The IT Act of 2000 and its 2011 Rules oversaw personal data protection till 2023. The DPDP Bill included Biometric data in the purview of personal data and mandated consent of the principal for storing such data and hefty fines for violations but no compensation for data misuse. But challenges persist, as the exemption of the “legitimate uses” clause sparks privacy concerns. With this 2023 law, the probability of government surveillance has also increased.
7. Way ahead: With or Without Biometrics
Biometric technology presents a powerful tool for enhancing security and authentication. Still, its potential for misuse and the risk of privacy breaches underscores the need for comprehensive measures at both legislative and technological levels. Talking about legal solutions, we can take inspiration from Illinois’ Biometric Information Privacy Act [43], South Africa’s Protection of Personal Information Act [44], and Europe’s general data protection regulation[45]. The three-part test[46], which focuses on the legitimacy, necessity, and proportionality of the purpose to the risk it involves, should be followed. The data must be captured only with legitimate purposes, such as in cases of public interest, public peace or public health. The purpose should also be proportional to the vulnerability of biometrics data. It should be captured only when it is essential and unavoidable for achieving the intended purpose. The use of biometric technology for mass surveillance does not fulfill this three-part test. There should be transparency regarding the capturing, retention, application, and instances of breach incidents involving biometric data. Informed and unambiguous consent for biometric data collection should be enforced; ensuring individuals become aware of and agree to the use of their biometrics.

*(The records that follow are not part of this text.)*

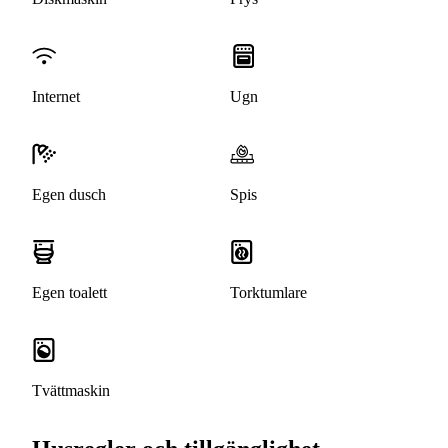
Internet
Ugn
Egen dusch
Spis
Egen toalett
Torktumlare
Tvättmaskin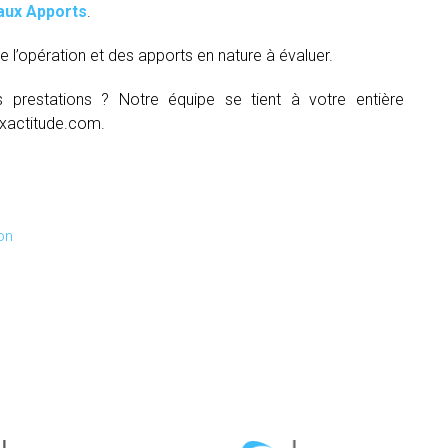
aux Apports
.
e l’opération et des apports en nature à évaluer.
s prestations ? Notre équipe se tient à votre entière
xactitude.com.
on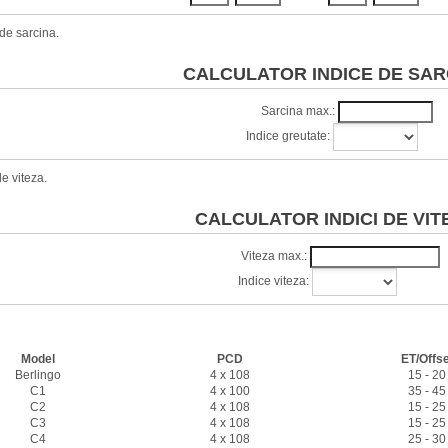
de sarcina.
CALCULATOR INDICE DE SAR
Sarcina max.:
Indice greutate:
e viteza.
CALCULATOR INDICI DE VIT
Viteza max.:
Indice viteza:
Caracteristici jante
Model
PCD
ET/Offse
Berlingo
4 x 108
15 - 20
C1
4 x 100
35 - 45
C2
4 x 108
15 - 25
C3
4 x 108
15 - 25
C4
4 x 108
25 - 30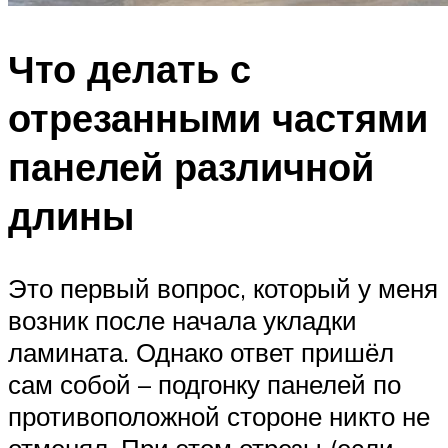
Что делать с
отрезанными частями
панелей различной
длины
Это первый вопрос, который у меня
возник после начала укладки
ламината. Однако ответ пришёл
сам собой – подгонку панелей по
противоположной стороне никто не
отменял. При этом отрезы (если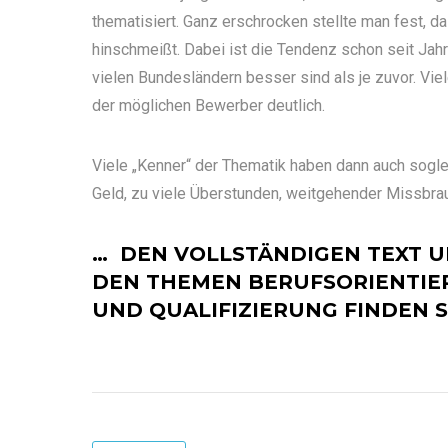
thematisiert. Ganz erschrocken stellte man fest, da
hinschmeißt. Dabei ist die Tendenz schon seit Jah
vielen Bundesländern besser sind als je zuvor. Viel
der möglichen Bewerber deutlich.
Viele „Kenner“ der Thematik haben dann auch sogle
Geld, zu viele Überstunden, weitgehender Missbrauc
… DEN VOLLSTÄNDIGEN TEXT 
DEN THEMEN BERUFSORIENTIE
UND QUALIFIZIERUNG FINDEN 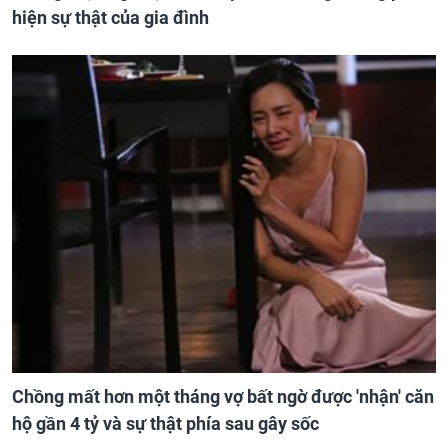
hiện sự thật của gia đình
Chồng mất hơn một tháng vợ bất ngờ được 'nhận' căn
hộ gần 4 tỷ và sự thật phía sau gây sốc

The right to be forgotten should be upheld by establishing a legal framework that allows individuals to request the deletion of their biometric data once its collection purpose has ended. To offer redress and set responsibilities in the event of breaches, a legal right of action should be granted to affected individuals, enabling them to seek compensation. Additionally, Organisations dealing with biometric data should appoint Data Protection Officers to ensure compliance with these data protection regulations.

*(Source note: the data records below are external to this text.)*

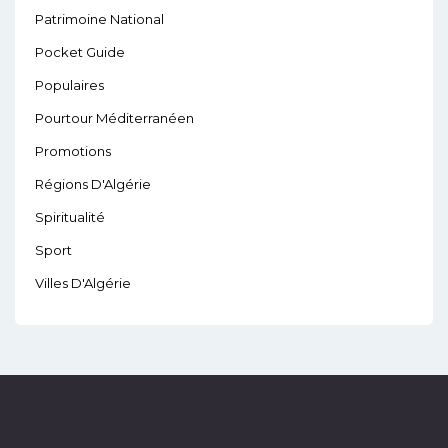
Patrimoine National
Pocket Guide
Populaires
Pourtour Méditerranéen
Promotions
Régions D'Algérie
Spiritualité
Sport
Villes D'Algérie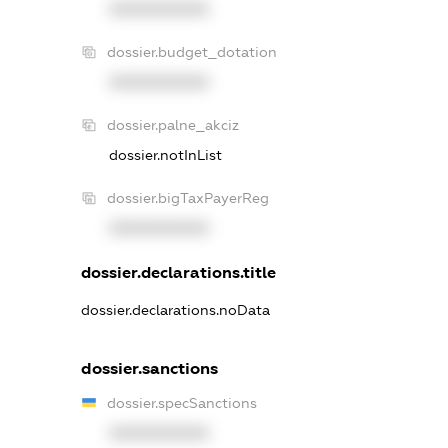
XXXXXXXXXX
dossier.budget_dotation
XXXXXXXXXX
dossier.palne_akciz
dossier.notInList
dossier.bigTaxPayerReg
XXXXXXXXXX
dossier.declarations.title
dossier.declarations.noData
dossier.sanctions
dossier.specSanctions
XXXXXXXXXX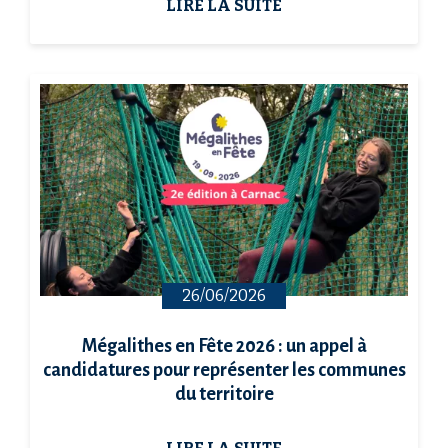
LIRE LA SUITE
26/06/2026
Mégalithes en Fête 2026 : un appel à
candidatures pour représenter les communes
du territoire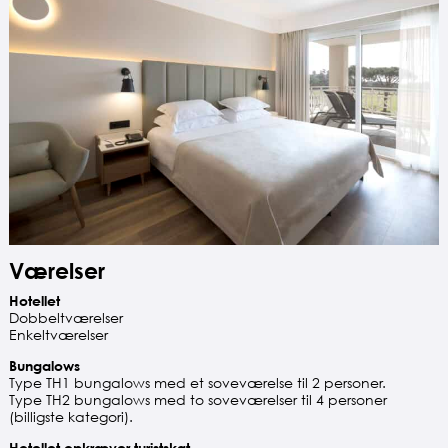
Værelser
Hotellet
Dobbeltværelser
Enkeltværelser
Bungalows
Type TH1 bungalows med et soveværelse til 2 personer.
Type TH2 bungalows med to soveværelser til 4 personer
(billigste kategori).
Hotellet opkræver turistskat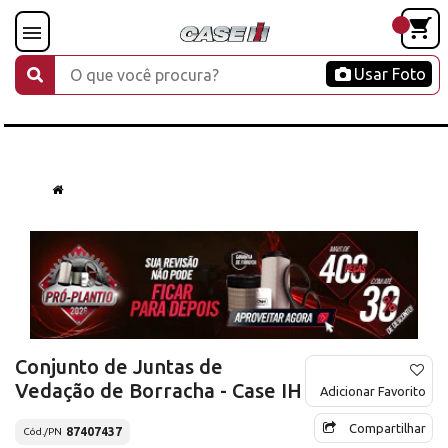
Usar Foto
Conjunto de Juntas de
Vedação de Borracha - Case IH
Adicionar Favorito
Compartilhar
87407437
Cód./PN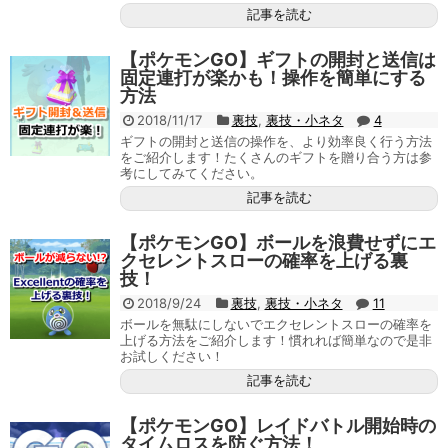
記事を読む
【ポケモンGO】ギフトの開封と送信は
固定連打が楽かも！操作を簡単にする
方法
2018/11/17
裏技
,
裏技・小ネタ
4
ギフトの開封と送信の操作を、より効率良く行う方法
をご紹介します！たくさんのギフトを贈り合う方は参
考にしてみてください。
記事を読む
【ポケモンGO】ボールを浪費せずにエ
クセレントスローの確率を上げる裏
技！
2018/9/24
裏技
,
裏技・小ネタ
11
ボールを無駄にしないでエクセレントスローの確率を
上げる方法をご紹介します！慣れれば簡単なので是非
お試しください！
記事を読む
【ポケモンGO】レイドバトル開始時の
タイムロスを防ぐ方法！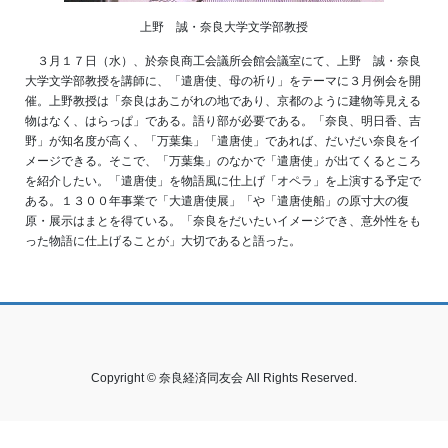
上野 誠・奈良大学文学部教授
３月１７日（水）、於奈良商工会議所会館会議室にて、上野 誠・奈良
大学文学部教授を講師に、「遣唐使、母の祈り」をテーマに３月例会を開
催。上野教授は「奈良はあこがれの地であり、京都のように建物等見える
物はなく、はらっぱ」である。語り部が必要である。「奈良、明日香、吉
野」が知名度が高く、「万葉集」「遣唐使」であれば、だいだい奈良をイ
メージできる。そこで、「万葉集」のなかで「遣唐使」が出てくるところ
を紹介したい。「遣唐使」を物語風に仕上げ「オペラ」を上演する予定で
ある。１３００年事業で「大遣唐使展」「や「遣唐使船」の原寸大の復
原・展示はまとを得ている。「奈良をだいたいイメージでき、意外性をも
った物語に仕上げることが」大切であると語った。
Copyright © 奈良経済同友会 All Rights Reserved.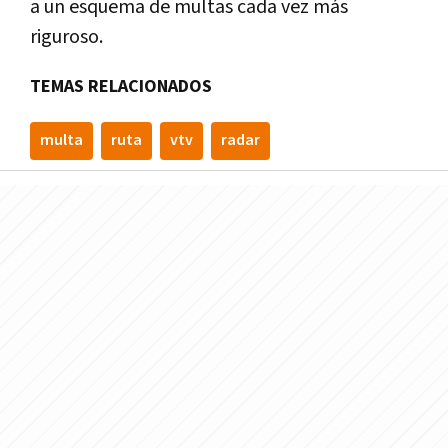
a un esquema de multas cada vez más
riguroso.
TEMAS RELACIONADOS
multa
ruta
vtv
radar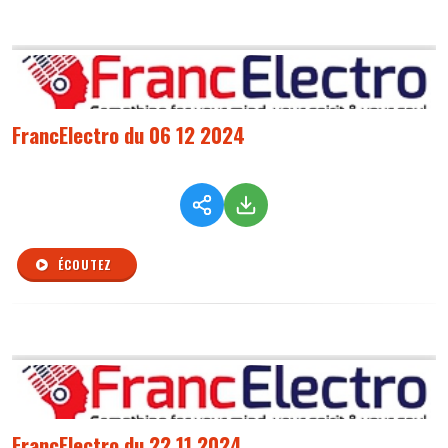
FrancElectro du 06 12 2024
ÉCOUTEZ
FrancElectro du 22 11 2024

Coming to technological solutions, we can use encryption and cryptography to protect the stored biometric data. Encrypted biometrics[47] involves binding a digital key with the biometric data. Such a key may be generated from the biometrics itself. So that even if a breach occurs, the compromised data remains indecipherable. Or, we can use Cancellable biometrics”[48] which involves storing a distorted image of the biometrics. It provides revocability since biometrics can be re-enrolled even if compromised. It also prevents cross-matching of the databases as each database uses different transformations. The Blockchain technology[49] can also be used for securing the decentralised storage of biometrics. Furthermore, the use of artificial intelligence in the field of biometric technology, such as emotion recognition, should be slowed down until the potential ramifications are not understood thoroughly.[50]
Finally, even though these solutions can help us enjoy enhanced security and convenience while minimising privacy compromises, the search for other alternatives of authentication should continue.